The FS E.632 and E.633 are two classes of Italian railways electric locomotives. They were introduced in the course of the 1980s.

The locomotives are nicknamed Tigre ("tiger").

==History==
The E.632/E.633 were the first Italian locomotives to be provided with electronic traction control system, on the basis of the experiments made with the E.444.005 test locomotive. They were designed to fulfill a requirement from the Ferrovie dello Stato (or FS, then the quasi-monopolist of Italian railways) for a new locomotive to be used with medium-weight passenger trains and a similar one for cargo services on steep lines.

The first unit ran on October 11, 1979. After a troublesome program of tests with the first five prototypes, a first order for 90 engines (75 E.633, the cargo version, and 15 E.632) was issued.

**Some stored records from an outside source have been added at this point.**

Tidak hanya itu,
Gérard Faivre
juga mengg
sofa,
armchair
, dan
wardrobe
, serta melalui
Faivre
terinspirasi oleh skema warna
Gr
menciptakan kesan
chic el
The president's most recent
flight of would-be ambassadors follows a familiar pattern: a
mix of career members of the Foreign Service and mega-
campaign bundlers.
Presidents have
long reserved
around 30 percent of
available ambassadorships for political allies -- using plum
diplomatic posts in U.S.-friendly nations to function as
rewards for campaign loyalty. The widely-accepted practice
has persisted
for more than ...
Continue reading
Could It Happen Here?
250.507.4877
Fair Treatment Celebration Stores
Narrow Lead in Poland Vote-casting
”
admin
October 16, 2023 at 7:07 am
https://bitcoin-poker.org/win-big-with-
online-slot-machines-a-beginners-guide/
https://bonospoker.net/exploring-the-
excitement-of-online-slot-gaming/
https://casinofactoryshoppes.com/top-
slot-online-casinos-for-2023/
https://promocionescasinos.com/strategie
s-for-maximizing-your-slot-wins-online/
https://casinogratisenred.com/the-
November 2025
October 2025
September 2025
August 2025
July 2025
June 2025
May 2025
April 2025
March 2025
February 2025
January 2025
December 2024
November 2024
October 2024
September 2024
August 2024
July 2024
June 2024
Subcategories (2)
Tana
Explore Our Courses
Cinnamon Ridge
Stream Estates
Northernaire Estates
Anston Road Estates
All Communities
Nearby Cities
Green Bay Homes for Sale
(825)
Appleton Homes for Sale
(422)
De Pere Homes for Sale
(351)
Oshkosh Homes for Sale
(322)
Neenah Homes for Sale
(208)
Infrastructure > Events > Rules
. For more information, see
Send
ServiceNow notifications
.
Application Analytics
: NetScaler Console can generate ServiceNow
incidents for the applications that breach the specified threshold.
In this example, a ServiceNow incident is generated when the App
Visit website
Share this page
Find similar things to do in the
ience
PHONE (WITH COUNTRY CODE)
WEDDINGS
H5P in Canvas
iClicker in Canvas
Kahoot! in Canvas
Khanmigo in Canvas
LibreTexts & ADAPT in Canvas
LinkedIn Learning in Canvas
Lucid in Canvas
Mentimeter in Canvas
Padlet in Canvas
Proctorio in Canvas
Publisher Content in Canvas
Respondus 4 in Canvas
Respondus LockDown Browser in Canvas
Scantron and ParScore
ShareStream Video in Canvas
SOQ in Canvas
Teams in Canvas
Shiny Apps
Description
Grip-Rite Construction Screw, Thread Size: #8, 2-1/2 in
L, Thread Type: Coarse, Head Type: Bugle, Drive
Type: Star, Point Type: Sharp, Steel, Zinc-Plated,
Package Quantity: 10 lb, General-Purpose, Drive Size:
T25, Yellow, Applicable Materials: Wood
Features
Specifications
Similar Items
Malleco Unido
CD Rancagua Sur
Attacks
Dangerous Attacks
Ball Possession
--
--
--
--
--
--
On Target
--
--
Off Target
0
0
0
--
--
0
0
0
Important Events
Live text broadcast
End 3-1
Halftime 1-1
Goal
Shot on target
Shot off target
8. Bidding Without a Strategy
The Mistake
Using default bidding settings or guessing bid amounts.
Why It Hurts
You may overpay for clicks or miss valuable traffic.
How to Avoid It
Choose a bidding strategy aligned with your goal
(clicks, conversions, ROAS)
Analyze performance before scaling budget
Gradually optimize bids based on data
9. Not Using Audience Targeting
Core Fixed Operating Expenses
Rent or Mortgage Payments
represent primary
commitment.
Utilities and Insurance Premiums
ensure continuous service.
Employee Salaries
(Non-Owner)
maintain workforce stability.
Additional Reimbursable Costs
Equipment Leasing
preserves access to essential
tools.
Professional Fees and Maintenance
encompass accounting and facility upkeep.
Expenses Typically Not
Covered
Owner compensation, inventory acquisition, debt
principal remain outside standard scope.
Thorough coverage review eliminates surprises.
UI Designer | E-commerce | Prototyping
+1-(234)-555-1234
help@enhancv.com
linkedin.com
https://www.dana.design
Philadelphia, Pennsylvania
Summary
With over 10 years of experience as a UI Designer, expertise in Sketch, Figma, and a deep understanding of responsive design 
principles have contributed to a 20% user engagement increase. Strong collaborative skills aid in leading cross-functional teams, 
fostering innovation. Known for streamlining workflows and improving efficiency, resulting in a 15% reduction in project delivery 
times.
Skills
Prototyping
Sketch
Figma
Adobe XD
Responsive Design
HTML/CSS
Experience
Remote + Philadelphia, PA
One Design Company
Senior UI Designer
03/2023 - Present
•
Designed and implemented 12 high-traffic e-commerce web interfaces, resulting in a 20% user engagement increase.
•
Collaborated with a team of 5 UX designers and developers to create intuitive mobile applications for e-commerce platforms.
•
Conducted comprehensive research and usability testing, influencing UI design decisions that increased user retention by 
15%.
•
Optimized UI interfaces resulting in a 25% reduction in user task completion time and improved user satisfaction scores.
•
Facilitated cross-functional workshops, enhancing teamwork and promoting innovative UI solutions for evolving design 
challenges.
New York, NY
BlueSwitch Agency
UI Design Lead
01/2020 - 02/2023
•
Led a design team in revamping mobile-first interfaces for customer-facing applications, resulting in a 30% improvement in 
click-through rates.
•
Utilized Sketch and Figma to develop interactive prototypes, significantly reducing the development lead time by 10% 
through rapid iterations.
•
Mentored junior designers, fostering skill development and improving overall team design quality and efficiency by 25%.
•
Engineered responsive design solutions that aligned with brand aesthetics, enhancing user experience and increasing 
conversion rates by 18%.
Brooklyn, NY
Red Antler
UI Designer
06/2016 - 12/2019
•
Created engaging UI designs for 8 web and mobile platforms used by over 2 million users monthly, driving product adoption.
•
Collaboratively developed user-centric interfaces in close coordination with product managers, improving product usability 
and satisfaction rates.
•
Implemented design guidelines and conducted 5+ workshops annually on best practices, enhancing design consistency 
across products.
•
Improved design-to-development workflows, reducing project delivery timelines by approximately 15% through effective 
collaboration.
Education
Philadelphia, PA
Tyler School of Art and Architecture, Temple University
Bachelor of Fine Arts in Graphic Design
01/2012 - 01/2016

Regular services began in 1983 in northern Italy. Once the teething problems were solved, the class proved highly successful and reliable.

==Technical details==

Differently from many of the previous FS classes, the E.632/633 carbody is not articulated. The power plant is made of three 1,635 kW FS T850 DC motors, mounted on monomotor bogies, each with two axles. Each motor is provided with a three-frequency chopper which takes place of the resistor network used on older Italian locomotives (rheostat). This allow the motors to run for an indefinite period of time without risks.

The two classes have different transmission gear: 36/64 for the E.632, with a maximum speed of 160 km/h, and 29/64, with a maximum speed of only 130 km/h but a higher tractive effort.
Since the beginning, all units were provided with the standard 78-wire cable for coupling with driving passenger cars, useful in the formation of commuter push-pull trains. 40 E633s were also fitted with a 13-wire ZDS cable (comando multiplo) in order to allow hauling with multiple units by only one engine crew, from the "master" locomotive.

The locomotives have, in addition to pneumatic brakes, a rheostatic braking system. The braking rheostat is placed on the roof, between the pantographs. The air brake employs a mixed shoes-disc system (one shoe per wheel and one disc per axle), due to space issues about the motor placement; also, E.632 have 10 in brake cylinders, while E.633 8 in.
The chopper regulation and the rheostatic braking allow the driver to set an automatic speed control; the locomotive will try to keep the set speed by electrically braking or by tractioning if needed. This group has been the first in Italy that allowed this.

==Related development==
The E.632/633 was used as base for the development of the E.491/492 locomotives for use with 25 kV AC lines in Sardinia, which however were never mass built.

Class E.652 is a type of locomotive derived from E.633/2. They unite the acceleration and hauling capacities of E.633 with the speed of E.632 (160 km/h); externally they are almost identical to E.632/3, but the electrical part is very different. The first unit was built in 1989, and have been the first Italian locomotive with electronic board diagnostics and relative screen on the driver's desk.

As of 2017, 171 E.652s are assigned to the Global Logistic (Cargo) division of Trenitalia, hauling freight trains, though sometimes can be seen hauling passenger trains (often long-range ones) on rescue services due to failures.

The B-B locomotive E.620 of Ferrovie Nord Milano (nicknamed Tigrotto) is a two-bogie version of the class.